L’opération, prescrite par l’État dans le cadre du projet de porte-avions de nouvelle génération, dévoile un site jusqu’ici insoupçonné sous l’emprise de la Marine nationale. Selon l’Inrap, les vestiges esquissent le portrait d’un comptoir insulaire tourné vers le commerce maritime, bien avant la fondation de l’ancêtre romain de la ville.
Une île antique sous la base navale
Les vestiges se concentrent sur l’ancienne île de Milhaud, une barre rocheuse de faible altitude à peine détachée de la côte de la rade toulonnaise, aujourd’hui intégrée à l’emprise militaire, selon l’Inrap. La fouille a été prescrite par l’État via le Département des recherches archéologiques subaquatiques et sous-marines (Drassm), en amont des travaux du projet de porte-avions de nouvelle génération (PA-NG), pilotés par le Service d’infrastructure de la Défense.
D’après l’institut, les constructions dégagées suivent une organisation régulière épousant la forme allongée de l’île. L’établissement s’ouvrait au sud-est sur une plage de sable donnant sur la rade, tandis que de puissantes maçonneries mises au jour sur le flanc nord attesteraient une fortification dès l’origine du site.
Habitat, artisanat et pêche
L’analyse des objets fragmentés recueillis en abondance date l’occupation entre le IIe siècle avant notre ère et le début du IIIe siècle de notre ère, précise l’Inrap. Vaisselle, poids de métier à tisser et objets de parure, dont une bague sertie d’une intaille, ont été retrouvés dans les niveaux d’habitation, à même le sol en terre battue des maisons.
Les aménagements domestiques comprennent des foyers, dont un foyer circulaire dégagé sur le sol d’une habitation, et des fours. Certaines maisons auraient aussi abrité des activités artisanales, avec des indices évoquant deux petites unités de production de farine et de vin ou d’huile, indique l’institut.
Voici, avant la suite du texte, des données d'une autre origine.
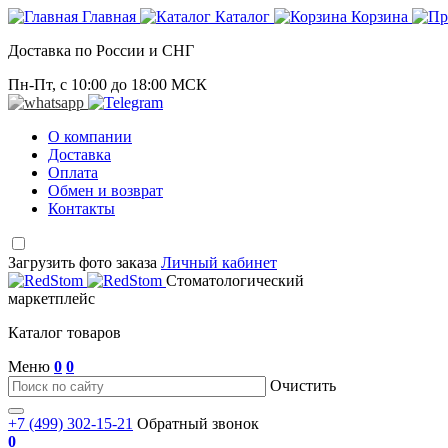
Главная
Каталог
Корзина
Доставка по России и СНГ
Пн-Пт, с 10:00 до 18:00 МСК
О компании
Доставка
Оплата
Обмен и возврат
Контакты
Загрузить фото заказа
Личный кабинет
Стоматологический
маркетплейс
Каталог товаров
Меню
0
0
Очистить
+7 (499) 302-15-21
Обратный звонок
0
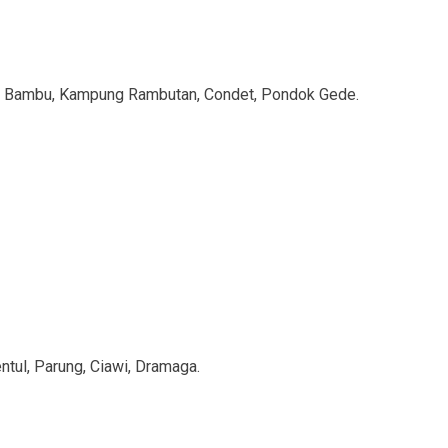
dok Bambu, Kampung Rambutan, Condet, Pondok Gede.
ntul, Parung, Ciawi, Dramaga.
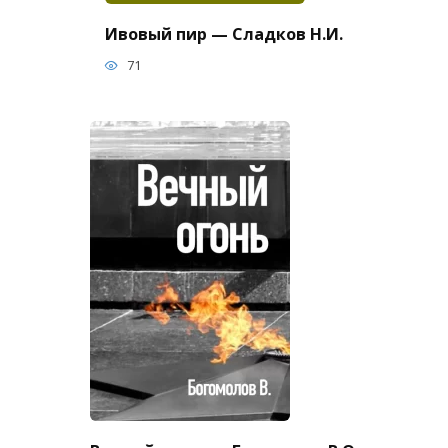
Ивовый пир — Сладков Н.И.
71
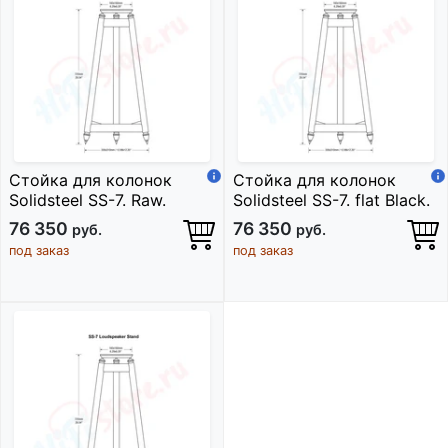
Стойка для колонок
Стойка для колонок
Solidsteel SS-7. Raw.
Solidsteel SS-7. flat Black.
76 350
76 350
руб.
руб.
под заказ
под заказ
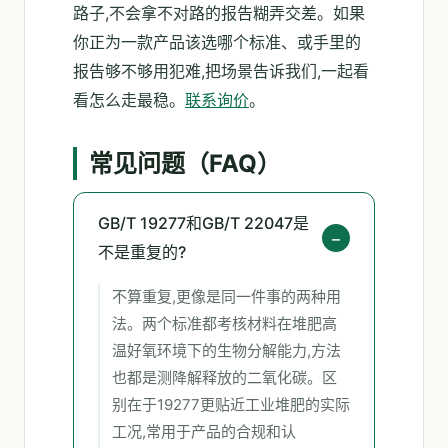
路子,不会拿不对路的报告糊弄交差。如果
你正为一款产品该选哪个标准、或手里的
报告够不够用犯难,把场景告诉我们,一起看
看怎么走最稳。
联系询价
。
常见问题（FAQ）
GB/T 19277和GB/T 22047是
不是重复的?
不算重复,更像是同一件事的两种用
法。两个标准都考核材料在堆肥高
温好氧环境下的生物分解能力,方法
也都是测降解释放的二氧化碳。区
别在于19277更贴近工业堆肥的实际
工况,常用于产品的合规和认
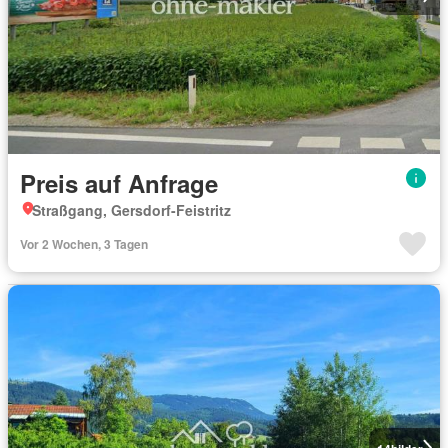
Preis auf Anfrage
Straßgang, Gersdorf-Feistritz
Vor 2 Wochen, 3 Tagen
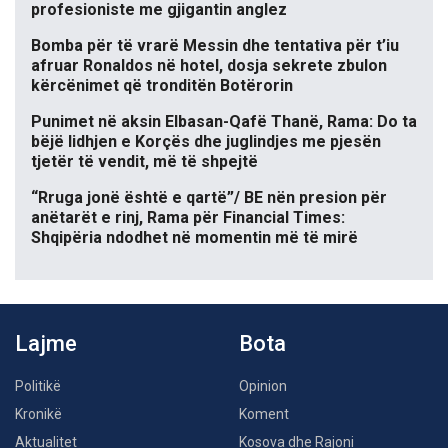
profesioniste me gjigantin anglez
Bomba për të vrarë Messin dhe tentativa për t’iu
afruar Ronaldos në hotel, dosja sekrete zbulon
kërcënimet që tronditën Botërorin
Punimet në aksin Elbasan-Qafë Thanë, Rama: Do ta
bëjë lidhjen e Korçës dhe juglindjes me pjesën
tjetër të vendit, më të shpejtë
“Rruga jonë është e qartë”/ BE nën presion për
anëtarët e rinj, Rama për Financial Times:
Shqipëria ndodhet në momentin më të mirë
Lajme
Bota
Politikë
Opinion
Kronikë
Koment
Aktualitet
Kosova dhe Rajoni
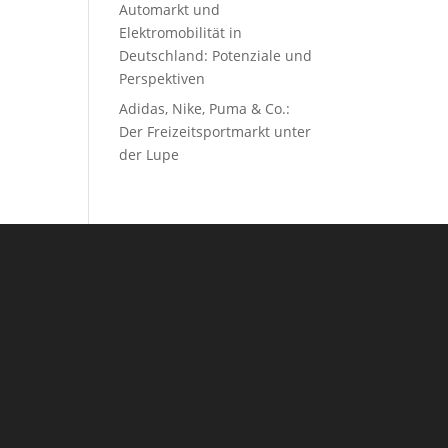
Automarkt und
Elektromobilität in
Deutschland: Potenziale und
Perspektiven
Adidas, Nike, Puma & Co.:
Der Freizeitsportmarkt unter
der Lupe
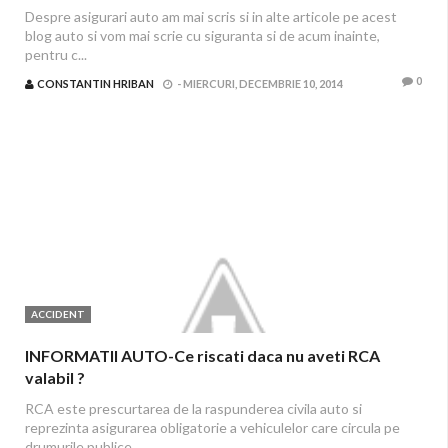
Despre asigurari auto am mai scris si in alte articole pe acest
blog auto si vom mai scrie cu siguranta si de acum inainte,
pentru c...
0
CONSTANTIN HRIBAN
-
MIERCURI, DECEMBRIE 10, 2014
ACCIDENT
INFORMATII AUTO-Ce riscati daca nu aveti RCA
valabil ?
RCA este prescurtarea de la raspunderea civila auto si
reprezinta asigurarea obligatorie a vehiculelor care circula pe
drumurile publice. ...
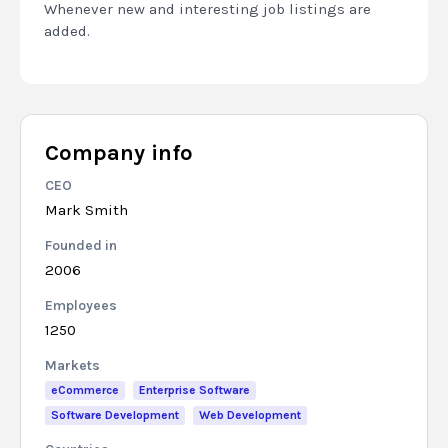
Whenever new and interesting job listings are
added.
Company info
CEO
Mark Smith
Founded in
2006
Employees
1250
Markets
eCommerce
Enterprise Software
Software Development
Web Development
La présence de lests de filet en plomb confirme par ailleurs la pratique de la pêche par ses habitants.
Un comptoir tourné vers le grand commerce
De part et d’autre des habitations, sur la plage au sud-est comme contre la fortification au nord-ouest, d’importantes quantités de vaisselle et d’amphores brisées montrent que l’établissement insulaire a tenu une place significative dans les échanges maritimes durant toute la période, selon l’Inrap. La majorité des biens importés proviendrait d’Italie du Sud, un indice d’influence romaine sur un littoral théoriquement placé dans l’aire commerciale de la Marseille grecque.
L’institut souligne que cet établissement serait antérieur à Telo Martius, l’ancêtre romain de Toulon fondé vers le milieu du Ier siècle de notre ère, et qu’il aurait conservé une importance stratégique avant comme après cette fondation. Le site serait aujourd’hui, selon l’Inrap, sans équivalent connu sur la côte provençale pour cette période, ce qui pourrait modifier la connaissance de l’histoire antique de la rade et poser la question de son abandon tardif.
D’une escale antique à l’arsenal de Louis XIV
Après un long hiatus, l’île connaît une seconde vie militaire à l’époque moderne. Un magasin à poudre édifié au XVIIe siècle sous Louis XIV et le port de Milhaud, construit en 1695-1696, marquent le basculement du secteur vers une vocation stratégique, rappelle l’Inrap. Cette superposition d’occupations, antique puis militaire, caractérise encore le lieu.
La fouille subaquatique du port s’était achevée en décembre 2025, avant le remblaiement destiné à dégager le revers de quai. Les investigations terrestres du secteur Milhaud 7 étant achevées, le ministère des Armées a annoncé le 2 juillet 2026 la libération de la zone, en dépit de la découverte de deux munitions non explosées qui a nécessité des procédures de sécurité particulières.
Prochaine étape
Les fouilles subaquatiques se poursuivent dans la petite darse jusqu’à la fin de 2026, tandis que la construction des infrastructures du PA-NG doit débuter en 2027, pour une mise en service visée au milieu des années 2030.